If you are known to be an observant Catholic, then you have had this conversation. Some question of doctrine comes up – abortion, same-sex “marriage,” divorce and remarriage, or what have you. We explain the Church’s position. A discussion ensues. We begin to make some headway. Our ‘enlightened’ friend, colleague, or acquaintance cuts us off saying, “Of course, the Vatican has its own sins to repent.” Then he/she alludes to some error from the past. We feel ill-equipped. We start looking for a way to escape without looking stupid or being forced to apologize for some long-ago pope. Making it even more uncomfortable, our own educations have led us to believe that our inquisitor may be right.
That situation changes if you have read Bearing False Witness -Debunking Centuries of Anti-Catholic History by Rodney Stark. In this 268-page volume, Professor Rodney Stark takes aim at what many of us “know” or think we know about the history of Catholicism.
Most of us have been exposed to at least some of the ‘black legends’ that Stark discusses. Everyone is familiar with the tales of cruelty associated with the Crusades and Spanish Inquisition. We have all heard about complicity in the slave trade, the persecution of Galileo, and sins against the victims of the Holocaust. This book deftly explains how the “facts” that everybody knows about such matters are grossly inaccurate.
Not a Catholic himself, Stark currently teaches at Baylor University, the largest Baptist university in the world. Notwithstanding, he is clearly sympathetic with the importance of Catholicism in the development of Western civilization and culture.
Perhaps the most useful part of this book is its organization. Each chapter covers a different error. Stark consistently presents the prevailing opinion before refuting it, as seen in this example, referring to Saint Thomas Aquinas and the Scholastic School of philosophy:
Sir William Dampier (1867-1952) spoke for most conventional academics when he complained that scientific thought was “quite foreign to the prevailing mental outlook” of the Scholastics, who were enmeshed in a “tangle of astrology, alchemy, magic and theosophy” and were absolutely hostile to experimentalism. Not so! The Scholastics were fine scholars who founded Europe’s great universities, and who were the first to formulate and teach the experimental method; it was they who launched the rise of Western science. (page 136)
Stark also employs his own sense of humor to connect the material to current events. “No doubt it was very ‘unenlightened’ of the Crusaders to be typical feudal warriors, but it strikes me as even more unenlightened to anachronistically impose the Geneva convention of the Crusaders while pretending that their Islamic opponents were either UN peacekeepers or hapless victims.” (page 112)

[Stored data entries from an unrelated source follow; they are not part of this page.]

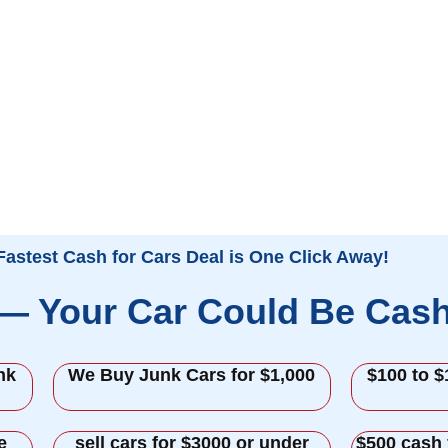
Fastest Cash for Cars Deal is One Click Away!
 — Your Car Could Be Cas
nk
We Buy Junk Cars for $1,000
$100 to $
e
sell cars for $3000 or under
$500 cash 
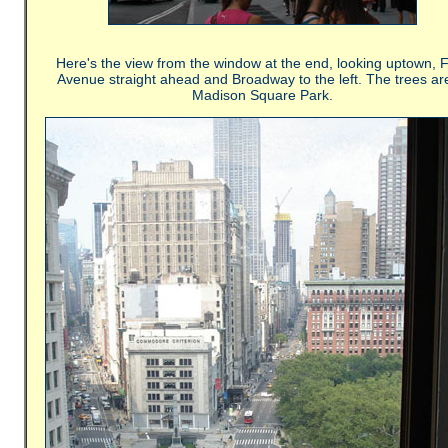
Here's the view from the window at the end, looking uptown, F
Avenue straight ahead and Broadway to the left. The trees are
Madison Square Park.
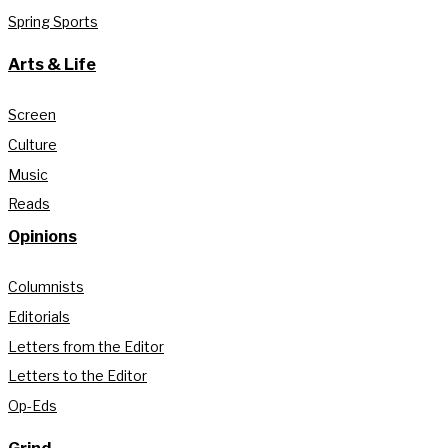
Spring Sports
Arts & Life
Screen
Culture
Music
Reads
Opinions
Columnists
Editorials
Letters from the Editor
Letters to the Editor
Op-Eds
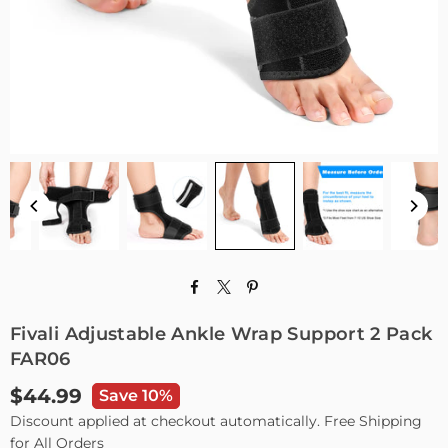
Fivali Adjustable Ankle Wrap Support 2 Pack
FAR06
$44.99
Save 10%
Regular
Discount applied at checkout automatically. Free Shipping
price
for All Orders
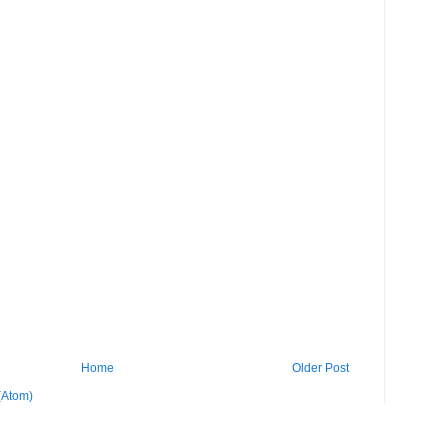
Home
Older Post
(Atom)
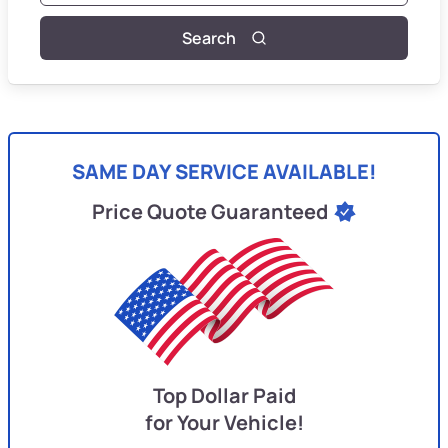
Search
SAME DAY SERVICE AVAILABLE!
Price Quote Guaranteed
Top Dollar Paid
for Your Vehicle!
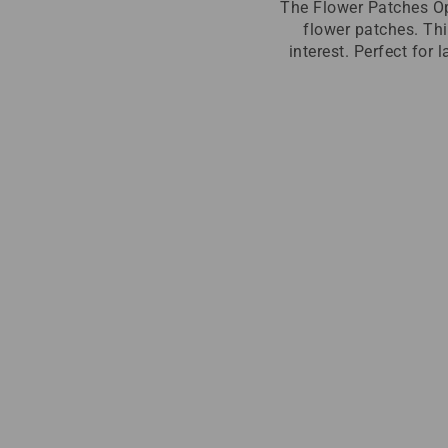
The Flower Patches Op
flower patches. Thi
interest. Perfect for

One great feature of the book is that Stark includes information about the scholars who most influenced his thinking on the subjects of each chapter. This is useful for anyone who wants to delve more deeply into that topic.
Occasionally, Stark says things that may make traditional Catholics uneasy. This can be seen, for example, in a chapter titled “Church and non-Church magic.” “Non-Church magic” is superstition and witchcraft. “Church magic” refers to pilgrimage sites “where supplicants could seek all sorts of miracles and blessings” and the “extensive array of incantations, prayers, and rites” performed by priests (page 124).
That being said, the book’s virtues far outweigh its shortcomings. This is a great book to have in your library, not just for your own information – but also to lend to that anti-Catholic friend that you were talking to at the beginning of this review. There is much in it that all-knowing friends should know.